The speaker from the Puget Sound Clean Air Agency (PSCAA) claimed that its recent prohibition resulted from the Department of Ecology's having to update its burn rules due to revisions in the Washington Clean Air Act passed by the legislature. And that while the new rules required the burn ban because of Hollywood Hill et al's auto carbon monoxide emissions in downtown Bellevue, it's really particulate matter in smoke that concerns the PSCAA.
It's as clear as the printed word can make it that the Act's current criteria for prohibition do not include our local rural areas. And current court cases make it equally clear that administrative agencies cannot bypass legislative law unless the law is either silent or ambiguous.

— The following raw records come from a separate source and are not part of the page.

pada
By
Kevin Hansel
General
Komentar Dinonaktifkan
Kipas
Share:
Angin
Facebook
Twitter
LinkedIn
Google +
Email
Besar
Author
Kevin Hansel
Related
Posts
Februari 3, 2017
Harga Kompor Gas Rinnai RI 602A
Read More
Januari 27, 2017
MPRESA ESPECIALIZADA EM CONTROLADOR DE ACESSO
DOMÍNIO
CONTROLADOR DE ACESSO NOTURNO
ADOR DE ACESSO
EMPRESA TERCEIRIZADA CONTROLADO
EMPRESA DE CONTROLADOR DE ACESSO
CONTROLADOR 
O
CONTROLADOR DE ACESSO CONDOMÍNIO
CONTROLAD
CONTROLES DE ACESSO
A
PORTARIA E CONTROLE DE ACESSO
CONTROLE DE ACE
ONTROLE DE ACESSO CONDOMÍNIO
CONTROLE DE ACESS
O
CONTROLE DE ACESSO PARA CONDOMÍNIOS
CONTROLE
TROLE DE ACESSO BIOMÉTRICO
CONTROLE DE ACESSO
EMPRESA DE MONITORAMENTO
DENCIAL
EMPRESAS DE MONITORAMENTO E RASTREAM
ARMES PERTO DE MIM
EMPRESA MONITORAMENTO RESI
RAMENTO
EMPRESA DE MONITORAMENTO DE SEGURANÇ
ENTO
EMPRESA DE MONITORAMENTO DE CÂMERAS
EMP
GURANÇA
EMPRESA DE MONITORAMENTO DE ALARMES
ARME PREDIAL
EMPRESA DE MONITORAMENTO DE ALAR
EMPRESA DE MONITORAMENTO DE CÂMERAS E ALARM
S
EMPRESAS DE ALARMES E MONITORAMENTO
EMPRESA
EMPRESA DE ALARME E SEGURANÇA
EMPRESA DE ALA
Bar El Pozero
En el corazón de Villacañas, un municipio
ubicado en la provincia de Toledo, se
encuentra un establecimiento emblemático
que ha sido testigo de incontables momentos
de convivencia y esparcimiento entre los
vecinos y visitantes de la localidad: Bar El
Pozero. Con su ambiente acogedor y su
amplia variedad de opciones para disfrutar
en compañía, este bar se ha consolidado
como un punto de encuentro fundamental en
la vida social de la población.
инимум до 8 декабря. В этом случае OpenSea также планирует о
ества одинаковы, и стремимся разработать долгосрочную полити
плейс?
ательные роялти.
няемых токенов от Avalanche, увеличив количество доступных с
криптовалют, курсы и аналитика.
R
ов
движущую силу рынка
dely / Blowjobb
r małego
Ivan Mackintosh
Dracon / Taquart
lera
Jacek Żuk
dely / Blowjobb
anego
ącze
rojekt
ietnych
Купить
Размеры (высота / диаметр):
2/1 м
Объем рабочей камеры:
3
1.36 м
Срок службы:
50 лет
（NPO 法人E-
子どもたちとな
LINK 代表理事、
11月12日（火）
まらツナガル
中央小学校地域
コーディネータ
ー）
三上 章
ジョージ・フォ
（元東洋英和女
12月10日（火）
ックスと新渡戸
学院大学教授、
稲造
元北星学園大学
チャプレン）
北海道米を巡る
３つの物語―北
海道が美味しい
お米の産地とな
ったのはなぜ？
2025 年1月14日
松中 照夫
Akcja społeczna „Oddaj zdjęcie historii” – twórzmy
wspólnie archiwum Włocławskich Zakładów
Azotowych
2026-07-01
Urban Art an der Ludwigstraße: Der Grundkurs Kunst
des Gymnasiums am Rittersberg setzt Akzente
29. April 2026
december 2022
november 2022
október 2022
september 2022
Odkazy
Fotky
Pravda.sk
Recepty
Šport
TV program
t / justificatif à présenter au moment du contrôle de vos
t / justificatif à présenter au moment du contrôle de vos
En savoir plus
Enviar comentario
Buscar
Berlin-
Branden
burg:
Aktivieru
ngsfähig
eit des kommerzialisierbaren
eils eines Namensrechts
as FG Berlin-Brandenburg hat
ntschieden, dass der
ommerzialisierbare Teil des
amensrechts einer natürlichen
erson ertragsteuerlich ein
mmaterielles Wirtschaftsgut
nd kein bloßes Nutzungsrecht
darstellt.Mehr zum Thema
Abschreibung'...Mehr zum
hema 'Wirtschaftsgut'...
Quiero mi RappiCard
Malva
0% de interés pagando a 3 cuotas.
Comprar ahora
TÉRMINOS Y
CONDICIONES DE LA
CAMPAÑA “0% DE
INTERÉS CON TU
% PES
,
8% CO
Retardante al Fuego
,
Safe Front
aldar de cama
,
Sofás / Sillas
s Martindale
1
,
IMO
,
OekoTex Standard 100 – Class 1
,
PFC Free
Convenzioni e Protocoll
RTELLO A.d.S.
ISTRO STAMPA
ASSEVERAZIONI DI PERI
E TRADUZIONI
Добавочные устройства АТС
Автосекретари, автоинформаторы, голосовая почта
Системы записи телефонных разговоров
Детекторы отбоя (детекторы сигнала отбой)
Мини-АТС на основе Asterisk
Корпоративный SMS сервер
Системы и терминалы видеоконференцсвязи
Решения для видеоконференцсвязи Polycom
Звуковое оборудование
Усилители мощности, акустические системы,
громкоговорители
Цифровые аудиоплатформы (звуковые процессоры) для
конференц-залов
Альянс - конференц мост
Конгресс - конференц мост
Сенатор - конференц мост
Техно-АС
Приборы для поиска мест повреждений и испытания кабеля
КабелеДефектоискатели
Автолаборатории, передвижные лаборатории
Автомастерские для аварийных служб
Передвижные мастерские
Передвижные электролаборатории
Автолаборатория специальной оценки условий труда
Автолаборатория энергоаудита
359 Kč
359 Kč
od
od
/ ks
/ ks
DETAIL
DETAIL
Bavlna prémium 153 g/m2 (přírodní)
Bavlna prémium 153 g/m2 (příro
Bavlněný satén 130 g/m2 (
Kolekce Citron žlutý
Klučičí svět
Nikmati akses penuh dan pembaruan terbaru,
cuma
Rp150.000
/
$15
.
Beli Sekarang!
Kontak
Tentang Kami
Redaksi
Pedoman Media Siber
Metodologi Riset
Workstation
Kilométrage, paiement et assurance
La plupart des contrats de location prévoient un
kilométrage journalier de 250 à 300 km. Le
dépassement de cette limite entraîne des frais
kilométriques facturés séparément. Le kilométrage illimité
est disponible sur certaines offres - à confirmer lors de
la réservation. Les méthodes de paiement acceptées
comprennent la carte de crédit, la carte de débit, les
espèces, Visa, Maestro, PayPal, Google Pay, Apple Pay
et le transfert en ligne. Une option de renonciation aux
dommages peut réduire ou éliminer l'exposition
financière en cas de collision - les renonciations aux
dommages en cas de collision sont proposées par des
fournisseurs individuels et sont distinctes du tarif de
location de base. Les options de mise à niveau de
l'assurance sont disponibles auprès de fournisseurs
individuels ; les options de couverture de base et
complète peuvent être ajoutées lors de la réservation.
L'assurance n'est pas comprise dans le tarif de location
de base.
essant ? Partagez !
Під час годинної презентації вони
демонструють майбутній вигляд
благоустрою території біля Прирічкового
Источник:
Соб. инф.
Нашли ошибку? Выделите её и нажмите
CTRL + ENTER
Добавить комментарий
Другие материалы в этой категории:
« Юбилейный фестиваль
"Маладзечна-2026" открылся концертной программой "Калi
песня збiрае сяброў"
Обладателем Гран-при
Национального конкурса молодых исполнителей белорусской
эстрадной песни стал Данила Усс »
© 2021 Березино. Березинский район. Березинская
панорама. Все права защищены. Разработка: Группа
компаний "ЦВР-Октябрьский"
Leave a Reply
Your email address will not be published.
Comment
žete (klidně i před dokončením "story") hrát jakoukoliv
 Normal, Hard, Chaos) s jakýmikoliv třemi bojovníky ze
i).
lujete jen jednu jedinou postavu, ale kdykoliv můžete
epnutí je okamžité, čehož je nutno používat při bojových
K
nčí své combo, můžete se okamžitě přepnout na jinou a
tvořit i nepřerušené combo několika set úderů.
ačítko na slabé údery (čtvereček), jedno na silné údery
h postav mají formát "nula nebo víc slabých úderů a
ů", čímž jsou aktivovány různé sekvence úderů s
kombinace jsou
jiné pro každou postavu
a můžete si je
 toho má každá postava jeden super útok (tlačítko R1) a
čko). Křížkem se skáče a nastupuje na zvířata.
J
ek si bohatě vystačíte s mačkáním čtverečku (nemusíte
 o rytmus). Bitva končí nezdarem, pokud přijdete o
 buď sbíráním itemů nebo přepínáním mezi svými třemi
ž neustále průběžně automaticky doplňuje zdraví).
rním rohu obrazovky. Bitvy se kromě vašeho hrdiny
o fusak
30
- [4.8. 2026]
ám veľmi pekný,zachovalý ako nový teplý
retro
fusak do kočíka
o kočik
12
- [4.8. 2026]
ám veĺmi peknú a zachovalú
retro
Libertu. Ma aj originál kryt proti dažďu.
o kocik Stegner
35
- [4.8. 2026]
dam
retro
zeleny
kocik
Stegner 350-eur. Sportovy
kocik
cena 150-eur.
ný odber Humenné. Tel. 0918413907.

Regarding particulates, which the speaker implied that outdoor burning was depositing in unspeakable amounts into our lungs, King County's supplemental environmental impact statement for its Complan 2000 said that the tons of particulates from outdoor burning dropped from 142.7 tons in 1993 to 17.3 tons in 1998, all during which period Hollywood Hill was allowed limited outdoor burning. (As to smoldering, smoky nuisance fires, a call to the fire department results in immediate extinguishment, as those fires are against the law.)
In 1997, the state's clean air standards for particulates, ozone and carbon monoxide were exceeded only three times - all in Eastern Washington, and with two of those three times being caused by dust storms. The agencies have not indicated any standards failures since then.
It appears that the PSCAA is using fear tactics to create public support for the complete elimination of all outdoor burning within its 3-county area.
Its tool for accomplishing that goal is to assert that there are reasonably available and affordable alternatives for landowners to dispose of brush and fallen branches from rural acreage. (Even though the spokesman for King County's solid waste division said they prefer limited spring/fall outdoor burning for rural debris disposal, rather than adding it to the county's solid waste stream that requires hauling.)
We can thank King County Councilwoman Louise Miller for the fact that it won't be a slam-dunk for PSCAA to accomplish that complete prohibition. Ms. Miller has caused the inclusion in the county's solid waste plan of a requirement that the program provide for affordable collection and recycling of woody debris in areas affected by the PSCAA's burn ban, with a report to the council detailing a series of options with cost estimates for each option.
It should be noted that at the Hollywood Hill Association meeting, there was enthusiastic clapping for the precept that citizens want to be controlled by elected legislators' adopted laws, not by unauthorized administrative rules that bypass the authorizing adopted laws.